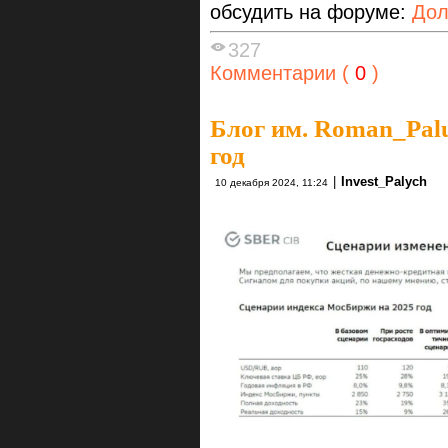
обсудить на форуме:
Дол
327
Комментарии (
0
)
Блог им. Roman_Pal
год
|
Invest_Palych
10 декабря 2024, 11:24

══════

**Activity**:
Leave out the pictures and output the rest of the records exactly.

**Task output**:
обсудить на форуме:
Дол
327
Комментарии (
0
)
Блог им. Roman_Pal
год
|
Invest_Palych
10 декабря 2024, 11:24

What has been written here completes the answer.